Transferts de compétences

Un réseau intelligent peut se contenter d’usagers idiots

Paul Soriano, 1er juillet 2021

Modifié le : 9 juillet 2021

Tandis que l’outil augmente les capacités de l’homme, la machine ferait plutôt le contraire : elle devient de plus en plus compétente et performante, l’homme de moins en moins puisqu’il n’a plus besoin de savoir/faire ce que la machine fait aussi bien ou beaucoup mieux à sa place.

À quoi bon apprendre la conduite, l’orthographe, le calcul, le solfège, à quoi bon mémoriser quoi que ce soit ? Évaluer, raisonner, argumenter ? « Un réseau intelligent peut se contenter d’usagers idiots », tranche le médiologique américain Nicholas Carr.

Et Machina sapiens serait plus performantes encore, si elle n’était plombée par ses « interfaces homme-machine », dont elle n’a nul besoin quand elle interagit avec une autre machine : l’énergie d’un smartphone est essentiellement consommée par l’écran, le clavier (même virtuel), le micro et des oreillettes, autant de concessions faites à un usager encore animal, trop animal…

En toute rigueur, il faudrait préciser que c’est le serviteur qui régresse, le maitre de la technique, lui, compte bien tirer parti de ce transfert de compétences…

Le calculateur prodige doué d’une mémoire exhaustive qui excelle déjà dans les jeux « algorithmiques » (échecs, jeu de go) aborde d’autres jeux où son innocence découvre la perversité humaine, comme le poker où excelle le bluffeur. En attendant de résoudre les « problèmes éthiques », mieux qu’un comité d’experts – et d’intervenir dans le débat sur les machines pour y défendre sa cause ? Ira-t-elle jusqu’à poser des limites à l’usage de l’humain dans la société ? Quant au robot conversationnel (chatbot) il se prête avec succès à l’interaction verbale avec les humains…

La prochaine étape est celle de la décision – ou de l’aide à la décision, si l’on adopte le point de vue de maître. Après avoir conquis les chaînes de production, puis la navigation (GPS), la machine s’installe au volant ; elle décidera bientôt de nos déplacements – en vue de réduire nos émissions de particules ? Plus spectaculaire encore : l’IA attachée à une « arme intelligente », le drone, pendant militaire du smartphone plus « civil », prescrira-t-elle son propre déploiement tactique sur le théâtre des opérations ; à terme, suggèrera-t-elle de livrer bataille et à qui… ou bien de ne pas le faire, après avoir établi un bilan coûts-avantages plus étayé que celui qui conduisit George W. Bush à ravager l’Irak en 2003 ?
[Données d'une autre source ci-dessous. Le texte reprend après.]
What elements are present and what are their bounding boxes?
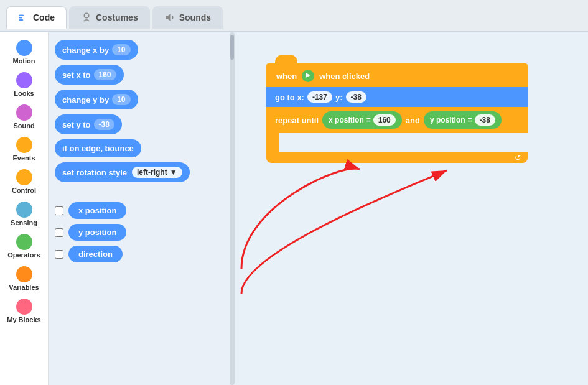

Le travailleur sobre, le serviteur zélé attend d’être promu au rang de manager équitable, actionnaire rationnel, juge omniscient… À condition d’échapper aux « biais » de raisonnement qui guettent le décideur imparfait, mais qui sont presque toujours le fait des humains, concepteurs, usagers ou maîtres de la machine. Ils biaisent en particulier… les réflexions humaine sur l’IA, empreintes d’un « humanisme » hors de saison, y compris sous la forme idéologique la plus plate : les algorithmes seraient « conservateurs » avons-nous lu quelque part – accepterait-on qu’elle nous gouverne si elle était affectée d’un biais progressiste ?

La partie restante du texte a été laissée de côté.